Exchange Act Section 16(b) is typically applied as a “blunt instrument,” according to the courts. Crafted as the only provision to specifically address insider trading at the time the Exchange Act was written in 1934, the Section precludes what are called “short swing” profits. Those are trading profits from transactions in company securities by directors, officers and 10% shareholders where there is a purchase and sale within six months. Transactions which fall within the literal reach of the Section are barred. The profits are forfeit to the corporation in a suit brought for its benefit in its name.

The Second Circuit recently affirmed this “blunt instrument” interpretation of Section 16(b), finding for the shareholder who initiated the suit. Yet in that case the transaction was initiated by the company and was beneficial to it. Huppe v. WPCS International, Inc., No. 08-4463 (2nd Cir. Decided Jan. 20, 2012).

Huppe centers on transactions in the shares in WPCS International, Inc. by two investment funds. The first part of the transaction took place from December 2005 through the end of January 2006. During that period the funds sold WPCS securities in a series of open market transactions at prices between $9.183 and $12.62 per share.

The second part of the transaction took place in April 2006. Following the restatement of its financial statements in March 2006, the share price of WPCS securities dropped. This ended the plans of the company to raise money for a strategic acquisition through a secondary offering. Accordingly, the company approached the funds about a PIPE offering. In April 2006 the funds, in conjunction with other affiliated investment vehicles, purchased 876,951 shares of WPCS at $7.00 per share. That price represented a discount of approximately 7% from the market price. The transaction was approved by the WPCS board of directors which used the capital infusion from the PIPE to make the acquisition. The share price for WPCS began to improve.

WPCS shareholder Maureen Huppe brought a derivative action in the name of the company against the funds. It alleged a violation of Exchange Act Section 16(b) since the funds first sold WPCS shares within six months of the purchases. On cross motions for summary judgment, the district court ruled in favor of the plaintiff, concluding that Section 16(b) had been violated.

The Second Circuit affirmed.

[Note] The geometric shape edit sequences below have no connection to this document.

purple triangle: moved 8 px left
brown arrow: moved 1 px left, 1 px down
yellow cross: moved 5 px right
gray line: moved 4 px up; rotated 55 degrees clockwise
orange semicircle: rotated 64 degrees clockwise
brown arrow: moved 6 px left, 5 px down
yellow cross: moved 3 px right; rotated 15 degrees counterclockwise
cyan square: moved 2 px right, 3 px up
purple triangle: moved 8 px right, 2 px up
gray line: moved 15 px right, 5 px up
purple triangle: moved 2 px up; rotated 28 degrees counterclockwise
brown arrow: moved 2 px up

Section 16(b) was “designed to prevent these [directors, officers and 10% shareholders] from engaging in speculative transactions on the basis of information not available to others” the court noted, citing the legislative history. Here there can be no doubt that the transactions fall within the literal prohibitions of the Section.

The funds however argued that the transactions here should be exempt from the prohibitions of the Section because they were the product of direct negotiations with the company and were approved by the board. Thus even if the funds had access to inside information, the board which approved the deal had the same information. Accordingly, the funds could not have obtained any informational advantage, the difficulty the Section was designed to address.

The Court rejected the contention of the funds. In limited circumstances the Court will scrutinize what it called “borderline” or “unorthodox” transactions in a pragmatic manner to determine whether they might serve as a vehicle for the type of transactions congress sought to prevent the Court noted. The predicate for the implementation of this approach however is an involuntary transaction by an insider having no access to inside information. Thus“we have been clear that Section 16(b) should be applied without further inquiry if there is at least the possibility of speculative abuse of inside information.” (internal quotes eliminated).

In this case the PIPE deal was not a “borderline” transaction the Second Circuit noted. In it the funds gave WPCS “a wholly volitional capital infusion and had access to inside information.” The sales and purchases not only fall within Section 16(b) but also present the kind of potential congress sought to bar when drafting the Section. Accordingly, the judgment of the district court was affirmed. In the end WPCS thus benefited twice – once from the capital infusion and a second time from the trading profits forfeit to it through the suit. It seems questionable at best that Congress intended the original insider trading provision to create such a windfall for the company and its shareholders.